=== Supplied information ===
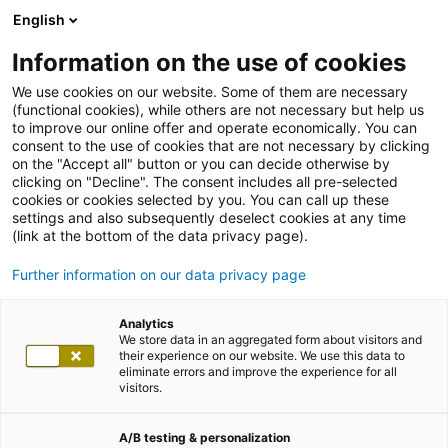
English
Information on the use of cookies
We use cookies on our website. Some of them are necessary
(functional cookies), while others are not necessary but help us
to improve our online offer and operate economically. You can
consent to the use of cookies that are not necessary by clicking
on the "Accept all" button or you can decide otherwise by
clicking on "Decline". The consent includes all pre-selected
cookies or cookies selected by you. You can call up these
settings and also subsequently deselect cookies at any time
(link at the bottom of the data privacy page).
Further information on our data privacy page
Analytics
We store data in an aggregated form about visitors and
their experience on our website. We use this data to
eliminate errors and improve the experience for all
visitors.
A/B testing & personalization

=== Problem details ===
The answer should hold every entry exactly as given and no pictures at all.

=== Solution to this task ===
English
Information on the use of cookies
We use cookies on our website. Some of them are necessary
(functional cookies), while others are not necessary but help us
to improve our online offer and operate economically. You can
consent to the use of cookies that are not necessary by clicking
on the "Accept all" button or you can decide otherwise by
clicking on "Decline". The consent includes all pre-selected
cookies or cookies selected by you. You can call up these
settings and also subsequently deselect cookies at any time
(link at the bottom of the data privacy page).
Further information on our data privacy page
Analytics
We store data in an aggregated form about visitors and
their experience on our website. We use this data to
eliminate errors and improve the experience for all
visitors.
A/B testing & personalization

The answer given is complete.